Faculty members and many others are criticizing the board of the City University of New York for blocking a proposal by John Jay College of Criminal Justice to award an honorary degree to Tony Kushner, the playwright best known for Angels in America. The CUNY board refused to approve the degree after one trustee accused Kushner of being anti-Israel based on statements that Kushner and others say are distorted. At least two other colleges do plan to honor Kushner this commencement season -- and so far these events are free of controversy.
Kushner will receive an honorary degree and deliver the commencement address at Muhlenberg College.

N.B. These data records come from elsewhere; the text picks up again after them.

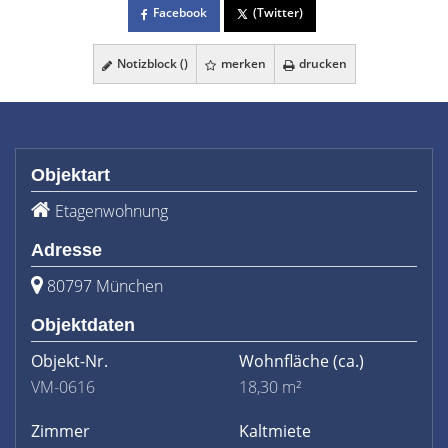
Facebook
(Twitter)
Notizblock (
)
merken
drucken
Objektart
Etagenwohnung
Adresse
80797 München
Objektdaten
Objekt-Nr.
Wohnfläche
(ca.)
VM-0616
18,30 m²
Zimmer
Kaltmiete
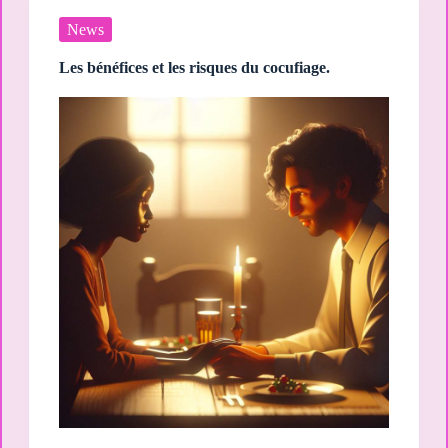
News
Les bénéfices et les risques du cocufiage.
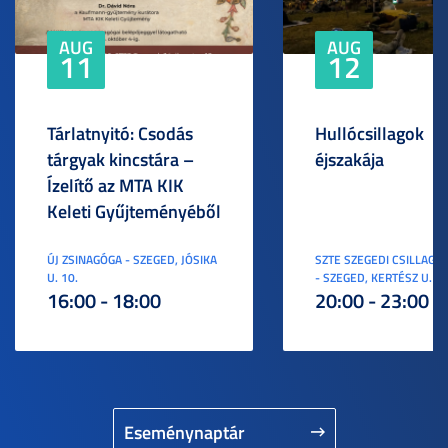
AUG
AUG
11
12
Tárlatnyitó: Csodás
Hullócsillagok
tárgyak kincstára –
éjszakája
Ízelítő az MTA KIK
Keleti Gyűjteményéből
ÚJ ZSINAGÓGA - SZEGED, JÓSIKA
SZTE SZEGEDI CSILLAGV
U. 10.
- SZEGED, KERTÉSZ U. 3.
16:00 - 18:00
20:00 - 23:00
Eseménynaptár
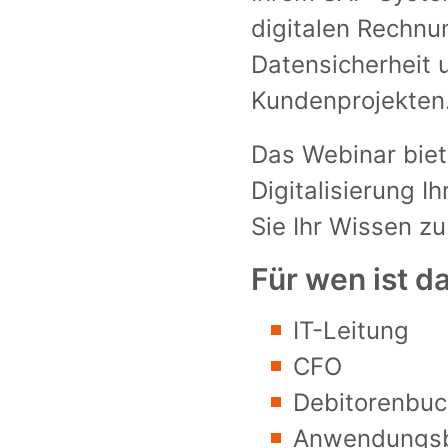
digitalen Rechnu
Datensicherheit u
Kundenprojekten
Das Webinar biet
Digitalisierung 
Sie Ihr Wissen 
Für wen ist d
IT-Leitung
CFO
Debitorenbuc
Anwendungsb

And the New School will award Kushner an honorary degree. David Van Zandt, the New School's president, issued this statement: "Discussion and dissent are fundamental strands of New School DNA. Tony Kushner is one of our nation's foremost public intellectuals; his presence at our commencement ceremony reflects the shared values of our university and of this graduating class.”
Jeffrey S. Wiesenfeld, the CUNY trustee who led the opposition to the degree for Kushner, published a piece Thursday defending himself and calling Kushner an "extremist." Wrote Wiesenfeld: "We can all express dissent where we warrant it – it is our right. However, every nominee that has been brought before the board, during my 12 years at least, has been approved by the full board. Mr. Kushner, however, was opposed because he is an extremist. No extremist from any quarter is a good face for any university – from far left or far right. Honorary degrees are public declarations of esteem by the university community conveyed to the honoree; for the university, they are image-building, advertising and publicity as well."